About two months before the accident, the pilot was hospitalized for respiratory and renal failure with associated metabolic encephalopathy due to diabetic ketoacidosis. During the hospital stay, he experienced atrial fibrillation with rapid ventricular response. He was successfully treated with insulin, cardiovascular medications, and dialysis and was released home with a requirement for supplemental oxygen secondary to persistent oxygen desaturation during exercise. Records post-discharge were not available.


  1. YEP..... Sometimes things just sneak up and bite ya in the rear end....... I see a long chain of bad events .... and then he got bit.
    NEVER like to read things like this but it sure has opened my eyes to what can and does happen if we stop and NOT THINK !
    R.I.P. Sir GOD BLESS.

  2. A lot of information to unpack on this one. I'm curious if they will be able to determine if he was using oxygen during the flight giving that glimpse of medical history laid out at the end of the report. Too many red flags to bother typing out and frankly if the guy was on dialysis maybe a plane crash was better then slowly wasting away. My guess was the intent was to take the plane to where it could be repaired and sold. Couldn't get any sane ferry pilot to fly it for him in its unairworthy condition. Ignoring all the rule violations my only critique is that he really needed oxygen in his condition, and shouldn't have flown in those winds in flat country let alone mountains.

  3. FAA took his medical he kept flying if he wanted to sell could have found an A&P drive to his aircraft and fix it. My buddy has a mobile A&P guy all he does it drive to airports all his tools are on his truck. At least didn't take a passenger with him.
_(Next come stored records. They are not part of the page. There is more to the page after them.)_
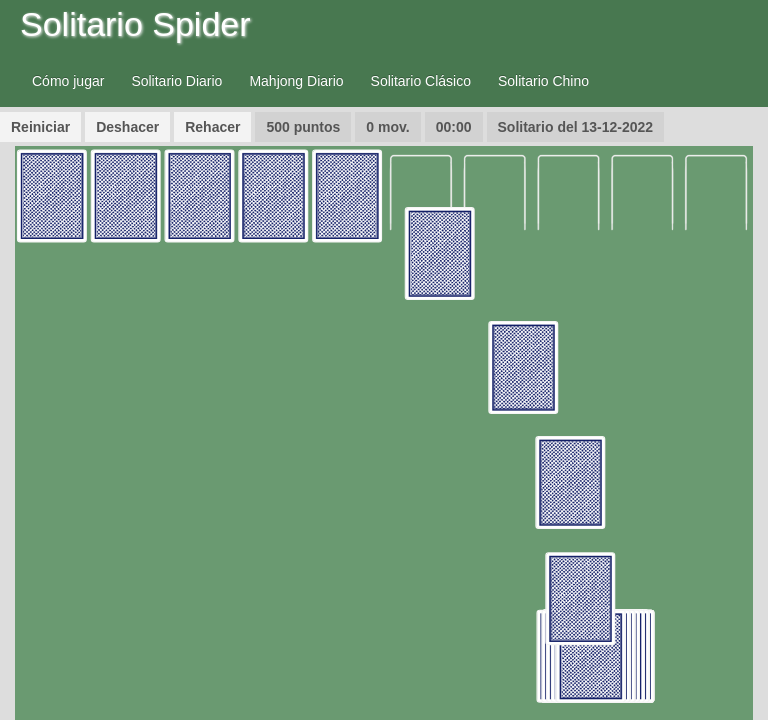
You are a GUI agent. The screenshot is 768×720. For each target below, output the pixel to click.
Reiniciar (40, 127)
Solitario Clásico (421, 81)
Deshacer (127, 127)
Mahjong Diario (296, 81)
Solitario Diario (176, 81)
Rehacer (212, 127)
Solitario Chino (543, 81)
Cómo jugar (68, 81)
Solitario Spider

  4. Surprised the accident chain held together long enough for this guy to get off the ground.

    In Re: the kidney failure, it sounds like he was acutely ill and temporarily needed dialysis, not someone who needed it regularly. The illness he suffered (diabetic ketoacidosis) usually occurs in individuals with long-neglected diabetes who have another health crisis that coincides (pneumonia or similar) that throws them into the ICU. Really, kind of this guy's MO. Pretend everything's OK despite abundant evidence to the contrary, then finally suffer a completely foreseeable catastrophe.

    In my experience, these folks are often quite smart, capable (I couldn't have flown a plane with that many handicaps), and decent individuals who just muddle along in denial. as a doctor, I just puzzle at why these experiences never seem to change the person's behavior and am saddened by my inability to help them avoid these traumas.

  5. "My guess was the intent was to take the plane to where it could be repaired and sold. Couldn't get any sane ferry pilot to fly it for him in its unairworthy condition."

    Well the story says a pre-purchase inspection rep for a potential buyer advised the owner's daughter who wanted to sell it said she'd have better luck selling it for scrap. Clearly the daughter knew her father had no business trying to get back in that thing.

    All that said, so many things here: definite health issue, possible substance impairment issue, definite airworthiness issue, definite flight proficiency issue, and potential flight weather condition issue based on nearest METAR and PIREPS.

    It's never one event. It's always a long chain of events that ultimately lead to a crash from leaving the ground to impact.

  6. After reading this I'd say this guy was determined to kill himself in his airplane rather than die a slow death in a hospital or nursing home. He knew his flying days were over and he went out on his own terms. You have to respect that. At least he didn't hurt anyone else or damage anyone's property.

  7. The plane was junk(deregistered by FAA in 2014), his health was gone....the man had a plan and carried it out. Rest In Peace, Pilot.